Старая Халимониха, прихрамывая и приседая на каждом шаге, бежала по своей, самой удаленной от центра, улочке и, словно войт[1], стучала палкой в соседские окна:

— Люди, облава! Люди, спасайтесь!

Насмерть перепуганные люди кто в чем выбегали из домов, но, увидев Халимониху, которую не без причин считали придурковатой, успокаивались.

— Тьфу ты, гадюка! — с облегчением вздыхали люди. — Дурдом по тебе плачет.

Потом, однако, вспомнив, что дыма без огня не бывает, словно шутя расспрашивали Халимониху о характере и цели ее той «облавы». И снова пугались. Похоже было на то, что сегодня Халимониха находилась в твердом уме и трезвой памяти.

Кидались обратно в дом, трусцой семенили к пунькам[2] и банькам, хлевам и сарайчикам, залезали на печь, под печь, в погреб и на чердак — туда, где находилась в этот момент ждущая брага или уже изготовленный из нее напиток, чтобы перепрятать в более надежное место. Из баньки переносили в пуньку, из сундука — в ларь, из сена — в солому, из печи — в подпечье, с чердака — в подвал и так далее.

Старый Вацек, участник Второй мировой войны, при слове «облава» очутился душой в собственной военной молодости и с перепугу едва не помер. К счастью, Вацек, по кличке Итой, краешком гаснущего сознания отметил, что Халимониха уже не та гладкая молодуха, какой была в 43-м, а старая, хромая баба. Его померкнувшее было сознание оживилось и логично заключило, что полицаи, партизаны и эсэсовцы — всего лишь фантомы военного прошлого. Душа быстренько вернулась в тело, тело шмыгнуло в сени, руками выколупало из-под половицы обрез, и Вацек в исподнем погнался с обрезом за Халимонихой. Та в последний момент успела закрыть на задвижку свою калитку перед самым Итоевым носом и, оказавшись в безопасности, стала безнаказанно вертеть ему фиги:

— Итой-Итой, иди домой!

Вацек опомнился, ошалело оглядел свои трикотажные кальсоны и, почему-то проклиная день 9 мая 1966 года, пошел, как и советовала Халимониха, домой.

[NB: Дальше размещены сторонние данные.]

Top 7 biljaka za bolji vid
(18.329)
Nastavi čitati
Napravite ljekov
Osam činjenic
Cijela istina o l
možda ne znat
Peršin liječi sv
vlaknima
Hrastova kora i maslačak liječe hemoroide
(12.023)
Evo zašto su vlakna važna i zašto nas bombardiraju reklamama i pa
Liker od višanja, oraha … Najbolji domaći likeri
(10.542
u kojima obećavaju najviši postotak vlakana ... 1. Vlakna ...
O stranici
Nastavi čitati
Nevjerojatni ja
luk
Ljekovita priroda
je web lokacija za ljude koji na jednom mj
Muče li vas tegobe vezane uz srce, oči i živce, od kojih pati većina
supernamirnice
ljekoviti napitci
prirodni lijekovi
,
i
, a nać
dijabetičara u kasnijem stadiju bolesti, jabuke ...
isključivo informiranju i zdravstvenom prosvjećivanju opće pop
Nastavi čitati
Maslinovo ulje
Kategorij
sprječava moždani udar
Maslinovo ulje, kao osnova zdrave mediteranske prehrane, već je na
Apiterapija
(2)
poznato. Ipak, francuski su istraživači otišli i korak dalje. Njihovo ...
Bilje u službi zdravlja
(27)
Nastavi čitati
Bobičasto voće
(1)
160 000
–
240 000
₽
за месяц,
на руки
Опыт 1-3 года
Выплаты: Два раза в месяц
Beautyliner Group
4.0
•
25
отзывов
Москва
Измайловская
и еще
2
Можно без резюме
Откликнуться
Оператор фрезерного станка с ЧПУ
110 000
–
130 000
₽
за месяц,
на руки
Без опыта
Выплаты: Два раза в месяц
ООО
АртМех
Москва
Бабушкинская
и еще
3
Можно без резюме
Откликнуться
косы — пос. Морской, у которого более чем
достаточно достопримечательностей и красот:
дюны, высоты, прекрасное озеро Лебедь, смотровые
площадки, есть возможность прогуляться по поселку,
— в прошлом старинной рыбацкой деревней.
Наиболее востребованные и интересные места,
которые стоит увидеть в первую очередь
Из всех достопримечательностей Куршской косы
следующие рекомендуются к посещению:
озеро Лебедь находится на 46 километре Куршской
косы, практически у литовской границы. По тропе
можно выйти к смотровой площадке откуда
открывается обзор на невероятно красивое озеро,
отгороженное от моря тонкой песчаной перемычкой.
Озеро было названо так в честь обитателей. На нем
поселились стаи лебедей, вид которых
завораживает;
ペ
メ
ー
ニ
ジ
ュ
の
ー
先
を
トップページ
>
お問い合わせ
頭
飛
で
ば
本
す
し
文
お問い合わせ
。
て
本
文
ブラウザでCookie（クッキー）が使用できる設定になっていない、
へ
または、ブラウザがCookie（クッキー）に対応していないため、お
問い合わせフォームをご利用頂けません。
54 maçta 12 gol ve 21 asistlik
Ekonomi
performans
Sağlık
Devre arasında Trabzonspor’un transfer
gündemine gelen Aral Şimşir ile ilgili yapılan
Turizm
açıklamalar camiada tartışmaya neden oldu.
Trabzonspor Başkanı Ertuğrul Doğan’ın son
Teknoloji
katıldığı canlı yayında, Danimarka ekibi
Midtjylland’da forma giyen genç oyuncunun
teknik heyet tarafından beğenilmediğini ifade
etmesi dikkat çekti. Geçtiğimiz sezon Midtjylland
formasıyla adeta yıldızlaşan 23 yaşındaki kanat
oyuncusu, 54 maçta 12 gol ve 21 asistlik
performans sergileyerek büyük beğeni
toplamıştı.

...Тогда, в 66-м, его, как ветерана войны, пригласили в школу «выступить». Тогда и родилось его второе имя.

Перед тем злосчастным выступлением Вацек «принял» немного больше, нежели требуется для сдержанного красноречия, и так распустил язык, описывая перипетии своей непростой военной молодости, что в конце концов какой-то рыжий пакостник в красном галстуке нахально спросил:

— Уважаемый Вацек Язэпович, я не понял... А какой армии вы помогали: советской или немецкой?

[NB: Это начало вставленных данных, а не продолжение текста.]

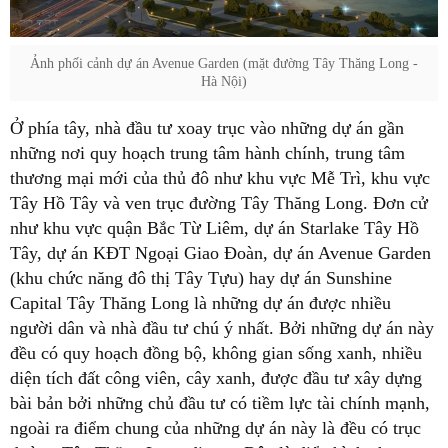
Ảnh phối cảnh dự án Avenue Garden (mặt đường Tây Thăng Long -
Hà Nội)
Ở phía tây, nhà đầu tư xoay trục vào những dự án gần
những nơi quy hoạch trung tâm hành chính, trung tâm
thương mại mới của thủ đô như khu vực Mễ Trì, khu vực
Tây Hồ Tây và ven trục đường Tây Thăng Long. Đơn cử
như khu vực quận Bắc Từ Liêm, dự án Starlake Tây Hồ
Tây, dự án KĐT Ngoại Giao Đoàn, dự án Avenue Garden
(khu chức năng đô thị Tây Tựu) hay dự án Sunshine
Capital Tây Thăng Long là những dự án được nhiều
người dân và nhà đầu tư chú ý nhất. Bởi những dự án này
đều có quy hoạch đồng bộ, không gian sống xanh, nhiều
diện tích đất công viên, cây xanh, được đầu tư xây dựng
bài bản bởi những chủ đầu tư có tiềm lực tài chính mạnh,
ngoài ra điểm chung của những dự án này là đều có trục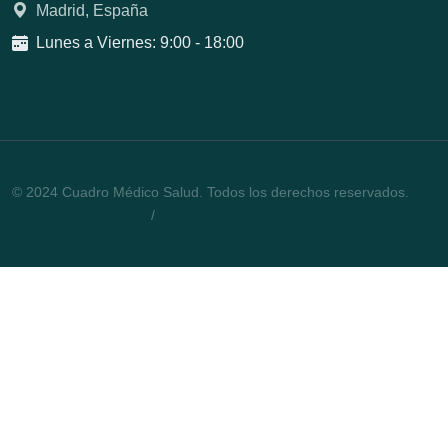
Madrid, España
Lunes a Viernes: 9:00 - 18:00
© 2024 Cuadro Médico Salud. Todos los derechos reservados.
Política de privacidad
/
Cookies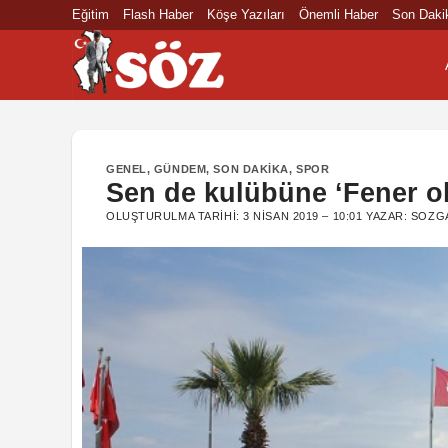
İçeriğe
Eğitim
Flash Haber
Köşe Yazıları
Önemli Haber
Son Daki
atla
GENEL
,
GÜNDEM
,
SON DAKIKA
,
SPOR
Sen de kulübüne ‘Fener ol
OLUŞTURULMA TARIHI:
3 NISAN 2019 – 10:01
YAZAR:
SOZG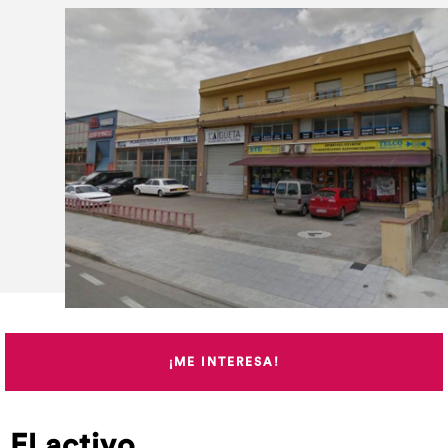
¡ME INTERESA!
El activo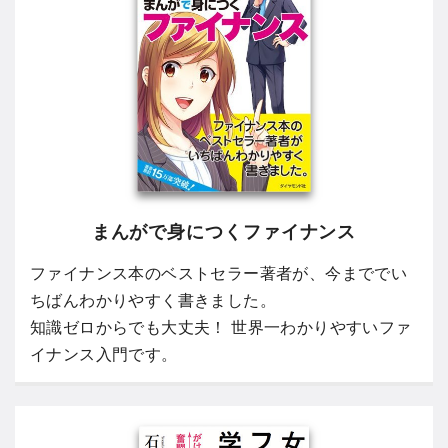
まんがで身につくファイナンス
ファイナンス本のベストセラー著者が、今まででい
ちばんわかりやすく書きました。
知識ゼロからでも大丈夫！ 世界一わかりやすいファ
イナンス入門です。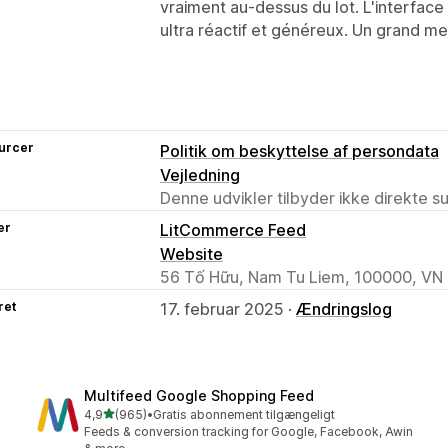
vraiment au-dessus du lot. L'interface e
ultra réactif et généreux. Un grand me
urcer
Politik om beskyttelse af persondata
Vejledning
Denne udvikler tilbyder ikke direkte s
er
LitCommerce Feed
Website
56 Tố Hữu, Nam Tu Liem, 100000, VN
ret
17. februar 2025 ·
Ændringslog
Multifeed Google Shopping Feed
ud af 5 stjerner
4,9
(965)
•
Gratis abonnement tilgængeligt
965 anmeldelser i alt
Feeds & conversion tracking for Google, Facebook, Awin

Вацек растерялся, запутался и врезал правду-матку:

— Так а я... и той, и той!

С этого момента и стал он в родной Щербовке Итоем.

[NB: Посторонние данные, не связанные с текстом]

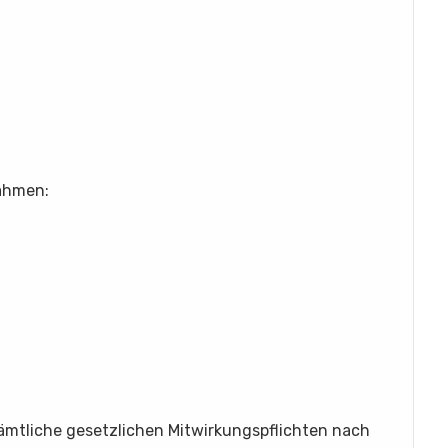
ahmen:
mtliche gesetzlichen Mitwirkungspflichten nach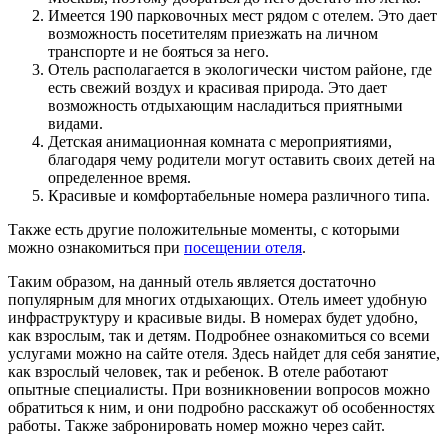
Имеется 190 парковочных мест рядом с отелем. Это дает
возможность посетителям приезжать на личном
транспорте и не бояться за него.
Отель располагается в экологически чистом районе, где
есть свежий воздух и красивая природа. Это дает
возможность отдыхающим насладиться приятными
видами.
Детская анимационная комната с мероприятиями,
благодаря чему родители могут оставить своих детей на
определенное время.
Красивые и комфортабельные номера различного типа.
Также есть другие положительные моменты, с которыми
можно ознакомиться при
посещении отеля
.
Таким образом, на данный отель является достаточно
популярным для многих отдыхающих. Отель имеет удобную
инфраструктуру и красивые виды. В номерах будет удобно,
как взрослым, так и детям. Подробнее ознакомиться со всеми
услугами можно на сайте отеля. Здесь найдет для себя занятие,
как взрослый человек, так и ребенок. В отеле работают
опытные специалисты. При возникновении вопросов можно
обратиться к ним, и они подробно расскажут об особенностях
работы. Также забронировать номер можно через сайт.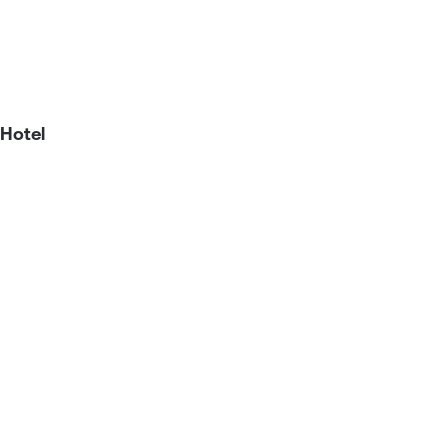
 Hotel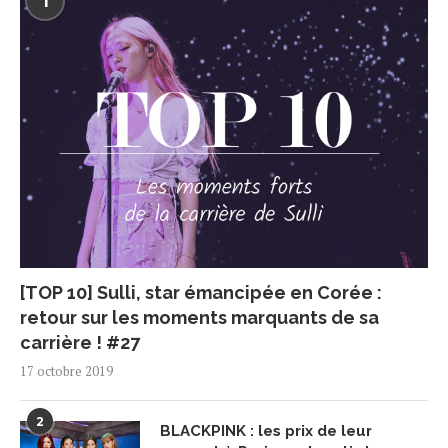
1
[TOP 10] Sulli, star émancipée en Corée :
retour sur les moments marquants de sa
carrière ! #27
17 octobre 2019
2
BLACKPINK : les prix de leur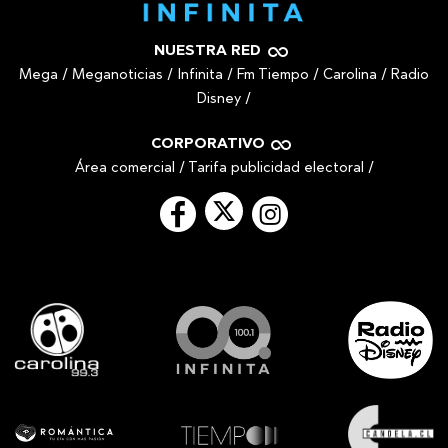
NUESTRA RED
Mega
/
Meganoticias
/
Infinita
/
Fm Tiempo
/
Carolina
/
Radio
Disney
/
CORPORATIVO
Área comercial
/
Tarifa publicidad electoral
/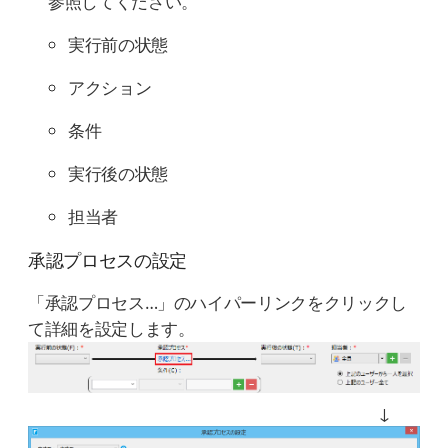
参照してください。
実行前の状態
アクション
条件
実行後の状態
担当者
承認プロセスの設定
「承認プロセス…」のハイパーリンクをクリックし
て詳細を設定します。
↓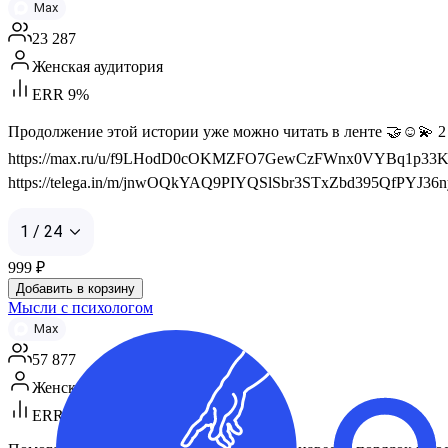
Max
23 287
Женская аудитория
ERR 9%
Продолжение этой истории уже можно читать в ленте 🤝☺️💫 
https://max.ru/u/f9LHodD0cOKMZFO7GewCzFWnx0VYBq1p33KNq
https://telega.in/m/jnwOQkYAQ9PIYQSlSbr3STxZbd395QfPYJ36nyfb
1 / 24
999
₽
Добавить в корзину
Мысли с психологом
Max
57 877
Женская аудитория
ERR 13%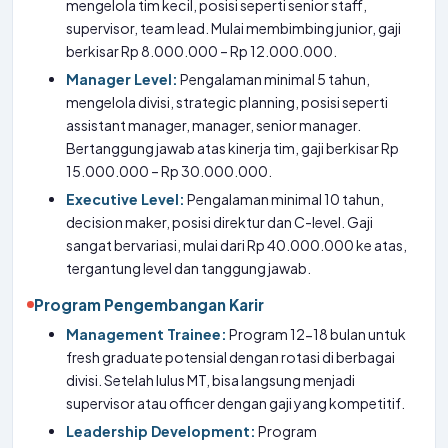
mengelola tim kecil, posisi seperti senior staff,
supervisor, team lead. Mulai membimbing junior, gaji
berkisar Rp 8.000.000 – Rp 12.000.000.
Manager Level:
Pengalaman minimal 5 tahun,
mengelola divisi, strategic planning, posisi seperti
assistant manager, manager, senior manager.
Bertanggung jawab atas kinerja tim, gaji berkisar Rp
15.000.000 – Rp 30.000.000.
Executive Level:
Pengalaman minimal 10 tahun,
decision maker, posisi direktur dan C-level. Gaji
sangat bervariasi, mulai dari Rp 40.000.000 ke atas,
tergantung level dan tanggung jawab.
Program Pengembangan Karir
Management Trainee:
Program 12-18 bulan untuk
fresh graduate potensial dengan rotasi di berbagai
divisi. Setelah lulus MT, bisa langsung menjadi
supervisor atau officer dengan gaji yang kompetitif.
Leadership Development:
Program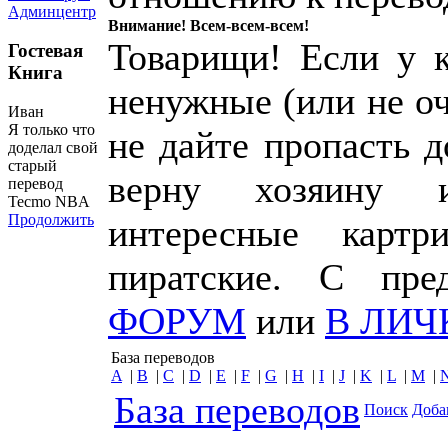
Админцентр
Внимание! Всем-всем-всем!
Товарищи! Если у к
Гостевая
Книга
ненужные (или не о
Иван
Я только что
не дайте пропасть 
доделал свой
старый
верну хозяину 
перевод
Tecmo NBA
Продолжить
интересные картр
пиратские. С пр
ФОРУМ
или
В ЛИЧ
База переводов
A
|
B
|
C
|
D
|
E
|
F
|
G
|
H
|
I
|
J
|
K
|
L
|
M
|
База переводов
Поиск
Доба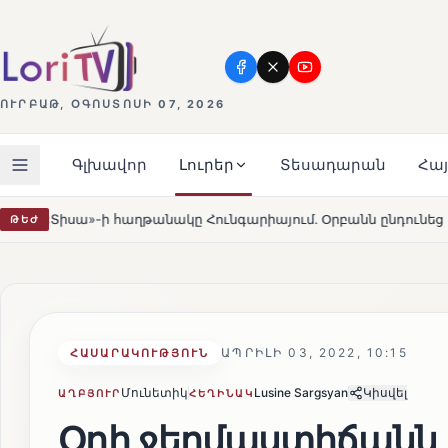
ՈՒՐԲԱԹ, ՕԳՈՍՏՈՍԻ 07, 2026
Գլխավոր
Լուրեր
Տեսադարան
Հա
ակը Հունգարիայում․ Օրբանն ընդունեց պարտությունը
ԹԵԺ
HOT
ԱՊՐԻԼԻ 03, 2022, 10:15
ՀԱՍԱՐԱԿՈՒԹՅՈՒՆ
Մունետիկ
Lusine Sargsyan
Կիսվել
ԱՂԲՅՈՒՐ
ՀԵՂԻՆԱԿ
Օդի ջերմաստիճան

Злила, собственно, не кличка, с ней Вацек давно сроднился. Возмущало, что из-за этой Халимонихи он мог задаром отдать Богу совершенно невинную душу: уже с неделю в его доме не было ни капли вина, ни глотка самогона, даже браги не было. А надвигались коляды!

— Облава! — плевался Итой. — Не таких видали!

Вместе с тем не бывает худа без добра. Какая-никакая, но все ж облава, а кое-кого в деревне не мешало бы потрясти!

Таких завистников, как Итой, было в Щербовке еще душ пятнадцать. Эти тоже страдали от раздвоения чувств: радоваться тому, что они криминально чисты, или горевать оттого, что нечем опохмелиться? В конце концов завистники объединили два простых ощущения в одно сложное — злорадство — и пошли проситься к милицейским в понятые.

2

О важности своевременной информации в деле выживания в этом мире знают даже животные и растения...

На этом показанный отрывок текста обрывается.